This Function *can* (but will not necessarily) fail on the second invocation
with an `OperationalError: table foo already exists` error.

To get around this, take care to either clean up your side effects (e.g.
deleting the db file at the end your function call above) or make your Functions
take them into consideration (e.g. adding an
`if os.path.exists("db_file.sqlite")` condition or randomize the filename
above). Alternatively, you can set `single_use_containers=True` so that every
Function call will spin up a new container; however, note that this will result
in higher cost and worse latency as every invocation will require a cold start.

## Heartbeat timeout

The Modal client in `modal.Function` containers runs a heartbeat loop that the host uses to healthcheck the container's main process.
If the container stops heartbeating for a long period (minutes), the container will be terminated due to a `heartbeat timeout`, which is displayed in logs.

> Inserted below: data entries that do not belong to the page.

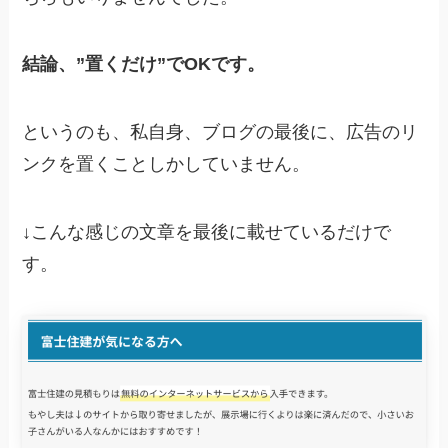
結論、”置くだけ”でOKです。
というのも、私自身、ブログの最後に、広告のリ
ンクを置くことしかしていません。
↓こんな感じの文章を最後に載せているだけで
す。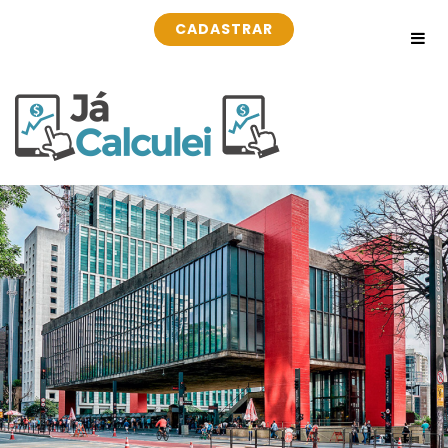
CADASTRAR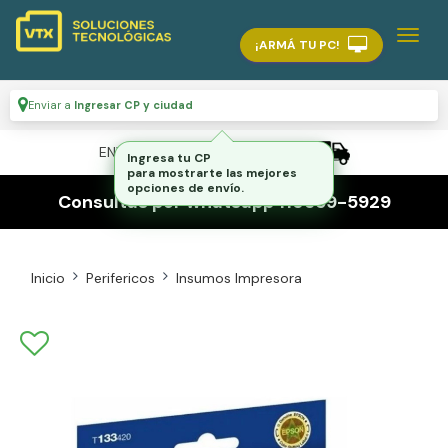
¡ARMÁ TU PC!
Enviar a
Ingresar CP y ciudad
ENVÍO GRATIS A TODO EL PAÍS
Ingresa tu CP
para mostrarte las mejores
opciones de envío.
Consultas por whatsapp 116559-5929
Inicio
Perifericos
Insumos Impresora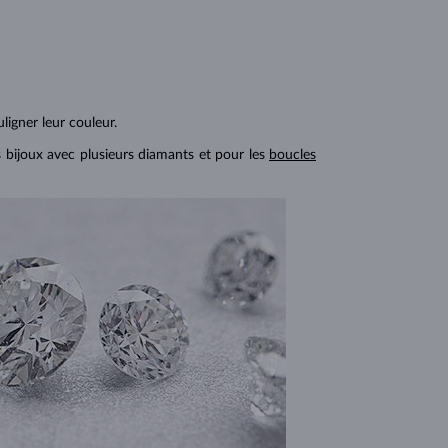
ligner leur couleur.
s bijoux avec plusieurs diamants et pour les
boucles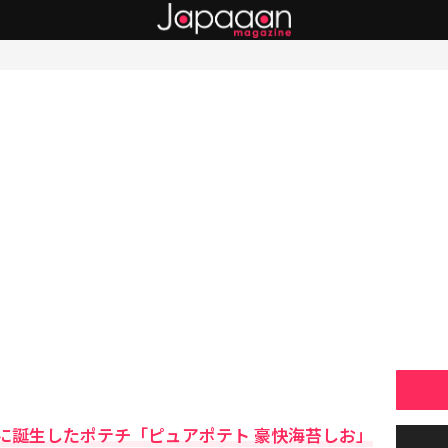
に誕生したポテチ「ピュアポテト 豪快海苔しお」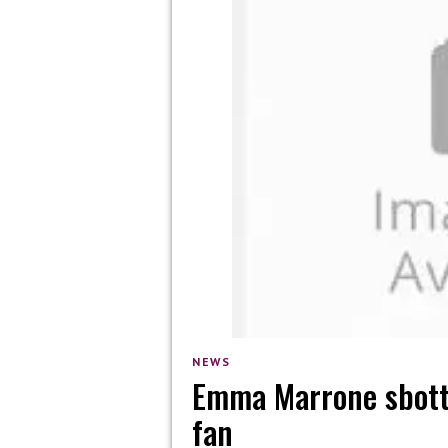
NEWS
Emma Marrone sbotta 
fan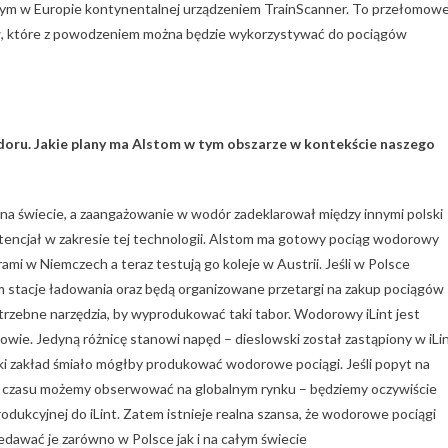
ym w Europie kontynentalnej urządzeniem TrainScanner. To przełomow
ów, które z powodzeniem można będzie wykorzystywać do pociągów
ru. Jakie plany ma Alstom w tym obszarze w kontekście naszego
na świecie, a zaangażowanie w wodór zadeklarował między innymi polski
tencjał w zakresie tej technologii. Alstom ma gotowy pociąg wodorowy
ami w Niemczech a teraz testują go koleje w Austrii. Jeśli w Polsce
 stacje ładowania oraz będą organizowane przetargi na zakup pociągów
rzebne narzędzia, by wyprodukować taki tabor. Wodorowy iLint jest
wie. Jedyną różnicę stanowi napęd – dieslowski został zastąpiony w iLi
 zakład śmiało mógłby produkować wodorowe pociągi. Jeśli popyt na
 czasu możemy obserwować na globalnym rynku – będziemy oczywiście
rodukcyjnej do iLint. Zatem istnieje realna szansa, że wodorowe pociągi
awać je zarówno w Polsce jak i na całym świecie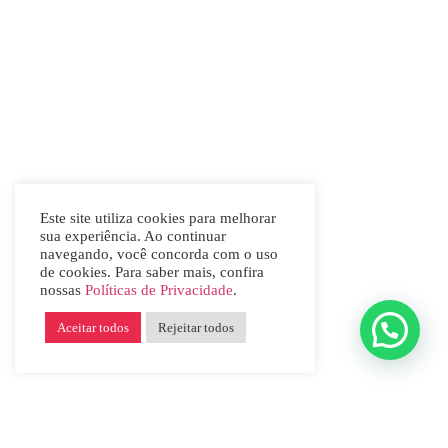
Este site utiliza cookies para melhorar
sua experiência. Ao continuar
navegando, você concorda com o uso
de cookies. Para saber mais, confira
nossas
Políticas de Privacidade
.
Aceitar todos
Rejeitar todos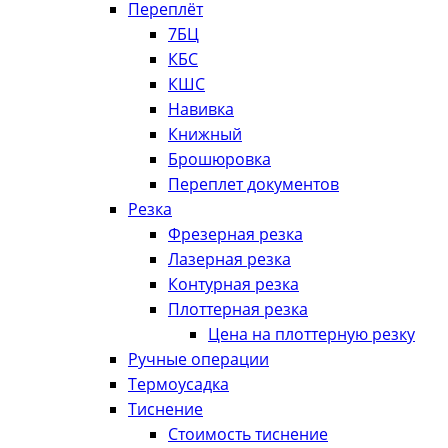
Переплёт
7БЦ
КБС
КШС
Навивка
Книжный
Брошюровка
Переплет документов
Резка
Фрезерная резка
Лазерная резка
Контурная резка
Плоттерная резка
Цена на плоттерную резку
Ручные операции
Термоусадка
Тиснение
Стоимость тиснение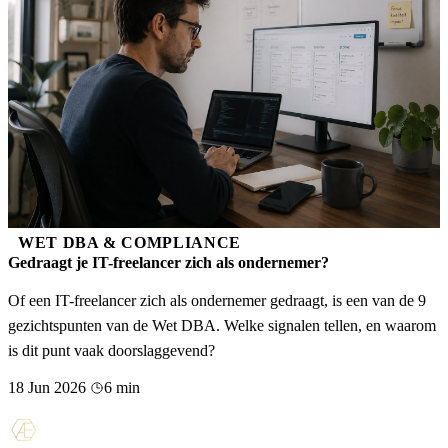
WET DBA & COMPLIANCE
Gedraagt je IT-freelancer zich als ondernemer?
Of een IT-freelancer zich als ondernemer gedraagt, is een van de 9
gezichtspunten van de Wet DBA. Welke signalen tellen, en waarom
is dit punt vaak doorslaggevend?
18 Jun 2026
6 min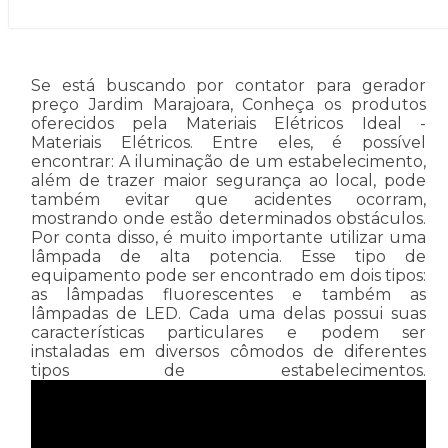
Se está buscando por contator para gerador
preço Jardim Marajoara, Conheça os produtos
oferecidos pela Materiais Elétricos Ideal -
Materiais Elétricos. Entre eles, é possível
encontrar: A iluminação de um estabelecimento,
além de trazer maior segurança ao local, pode
também evitar que acidentes ocorram,
mostrando onde estão determinados obstáculos.
Por conta disso, é muito importante utilizar uma
lâmpada de alta potencia. Esse tipo de
equipamento pode ser encontrado em dois tipos:
as lâmpadas fluorescentes e também as
lâmpadas de LED. Cada uma delas possui suas
características particulares e podem ser
instaladas em diversos cômodos de diferentes
tipos de estabelecimentos.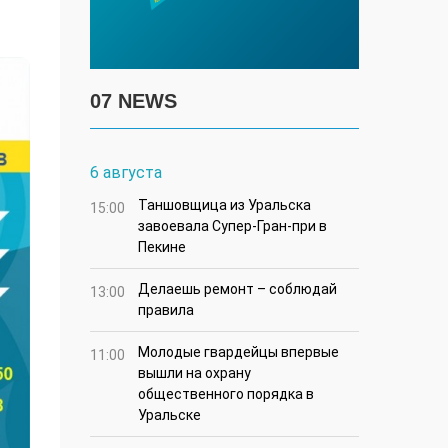
07 NEWS
6 августа
Таншовщица из Уральска
15:00
завоевала Супер-Гран-при в
Пекине
Делаешь ремонт – соблюдай
13:00
правила
Молодые гвардейцы впервые
11:00
вышли на охрану
общественного порядка в
Уральске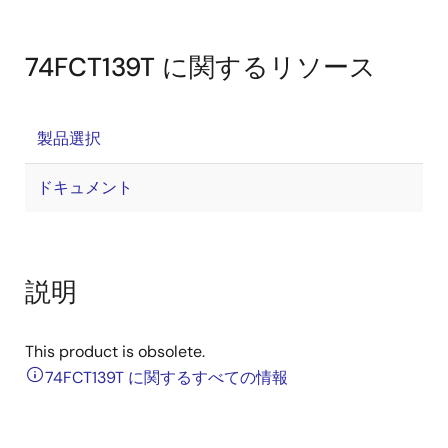
74FCT139T に関するリソース
製品選択
ドキュメント
説明
This product is obsolete.
74FCT139T に関するすべての情報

Container heartbeat timeouts are rare, and they are typically caused by one of two application-level sources:

* [Global Interpreter Lock](https://wiki.python.org/moin/GlobalInterpreterLock) is held for a long time, stopping the heartbeat thread from making progress. [py-spy](https://github.com/benfred/py-spy?tab=readme-ov-file#how-does-gil-detection-work) can detect GIL holding. We include `py-spy` [automatically in `modal shell`](/docs/guide/developing-debugging#debug-shells) for convenience. A quick fix for GIL holding is to run the code which holds the GIL [in a subprocess](https://docs.python.org/3/library/multiprocessing.html#the-process-class).
* Container process initiates shutdown, intentionally stopping the heartbeats, but it does not complete shutdown.

In both cases [turning on debug logging](/docs/guide/developing-debugging#debug-logs) will help diagnose the issue.

## `413 Content Too Large` errors

If you receive a `413 Content Too Large` error, this might be because you are
hitting our gRPC payload size limits.

The size limit is currently 100MB.

## Outdated kernel version (4.4.0)

Our secure runtime [reports a misleadingly old](https://github.com/google/gvisor/issues/11117) kernel version, 4.4.0.
Certain software libraries will detect this and report a warning. These warnings can be ignored because the runtime
actually implements Linux kernel features from versions 5.15+.

If the outdated kernel version reporting creates errors in your application please contact us [in our Slack](https://modal.com/slack).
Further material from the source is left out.